Our research has demonstrated that not only engaging clinicians in the strategy, but also creating the conditions for successful clinician leadership is a second internal key condition for success. Clinicians and especially physicians play a pivotal role in supporting the changes in clinical workflow that is needed and championing the use of supply chain data to inform decisions on quality, safety and standardisation of care processes that offer the best outcomes for patients. Physicians are in a unique leadership position to mobilize clinician teams, evidence from both Mercy and the NHS demonstrate clinician leadership as foundational to successful integration of supply chain tools, mobilizing data to create real world evidence that then supports and informs quality and safety initiatives for patients.
External: The role of policy is critical for creating the momentum for health systems to implement supply chain infrastructure across the many organizations. When legislation requires adoption of global standards, both industry and health organisations are incentivised to implement supply chain infrastructure. For example, the FDA in the U.S. has now required use of global standards on products such as implants to enable traceability and reporting outcomes. The EU legislation similarly requires use of global standards and automated e-commerce which has now motivated automation of these key processes.
These policy frameworks are critically important in building awareness, knowledge and creating the incentives to implement integrated supply chain infrastructure. The second external factor that is a key factor for success is establishing a collaborative model that brings all the key stakeholders together to mobilise their respective expertise and leadership to create momentum and accelerate progress.

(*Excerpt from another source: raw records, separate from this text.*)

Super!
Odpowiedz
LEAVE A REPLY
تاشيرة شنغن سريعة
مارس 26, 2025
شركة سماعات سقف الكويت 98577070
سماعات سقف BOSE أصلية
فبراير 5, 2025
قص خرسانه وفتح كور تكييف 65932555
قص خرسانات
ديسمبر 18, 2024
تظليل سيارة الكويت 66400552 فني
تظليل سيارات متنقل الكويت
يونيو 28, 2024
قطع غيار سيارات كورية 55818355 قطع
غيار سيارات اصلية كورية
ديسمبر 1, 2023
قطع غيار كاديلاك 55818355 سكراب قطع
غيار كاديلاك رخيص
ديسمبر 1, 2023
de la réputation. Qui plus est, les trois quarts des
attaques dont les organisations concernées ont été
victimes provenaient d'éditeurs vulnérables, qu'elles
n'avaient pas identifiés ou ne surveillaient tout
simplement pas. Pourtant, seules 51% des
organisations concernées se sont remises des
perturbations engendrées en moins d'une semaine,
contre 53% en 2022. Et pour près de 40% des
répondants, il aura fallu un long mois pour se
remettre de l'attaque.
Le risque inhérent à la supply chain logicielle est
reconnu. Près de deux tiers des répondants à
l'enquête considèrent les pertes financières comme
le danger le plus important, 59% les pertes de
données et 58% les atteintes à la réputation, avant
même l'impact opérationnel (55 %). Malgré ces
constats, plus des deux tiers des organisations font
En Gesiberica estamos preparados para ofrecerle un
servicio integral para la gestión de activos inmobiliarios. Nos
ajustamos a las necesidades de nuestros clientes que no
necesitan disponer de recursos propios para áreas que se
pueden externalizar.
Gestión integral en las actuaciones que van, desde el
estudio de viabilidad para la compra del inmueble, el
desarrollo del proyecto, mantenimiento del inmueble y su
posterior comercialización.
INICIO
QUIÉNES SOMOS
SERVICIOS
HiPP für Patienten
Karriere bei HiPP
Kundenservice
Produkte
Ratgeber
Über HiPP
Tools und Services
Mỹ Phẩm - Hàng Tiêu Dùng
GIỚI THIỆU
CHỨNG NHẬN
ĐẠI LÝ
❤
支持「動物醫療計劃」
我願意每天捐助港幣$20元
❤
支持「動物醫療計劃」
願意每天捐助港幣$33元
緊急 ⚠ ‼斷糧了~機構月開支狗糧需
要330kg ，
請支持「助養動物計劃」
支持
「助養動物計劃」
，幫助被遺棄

The collaboration model at both WIN and SCAN Health engages industry, government, academia and health sector leaders, which when all working towards a common goal, can support success. Each of these key stakeholders are critical to the system vision and perspective and policy must be framed to support and drive progress. Health system leaders need to drive the strategy and mobilise resources, clinician leaders need to bring their expertise to ensure supply chain tools strengthen work environments and meet patient care needs and industry must bring their tremendous supply chain expertise to the collaboration to support and ensure global traceability across borders is achieved at the system level. This collaborative model considers those internal and external factors to achieve successful adoption.
About SCAN Health
SCAN Health is an international knowledge translation platform funded by the Government of Canada, Networks of Centres of Excellence (NCE) and hosted by the University of Windsor’s Odette School of Business. Spanning five countries, including Australia, the Netherlands, the United Kingdom, the United States and Canada – and with over one hundred partners from industry, healthcare, government and academia – SCAN Health will advance global capacity to adopt and scale best practices in healthcare supply chain to offer traceability of products and care processes from bench to bedside to patient outcomes.
About WIN
The World Health Innovation Network is based at the Odette School of Business at the University of Windsor, under the leadership of world renowned researcher Dr. Anne Snowdon. WIN brokers partnerships between key stakeholders to source, embed and scale innovations in health systems. WIN develops the evidence of impact and scalability across health systems and disseminates this information to accelerate health system transformation, drive economic growth and improve patient outcomes.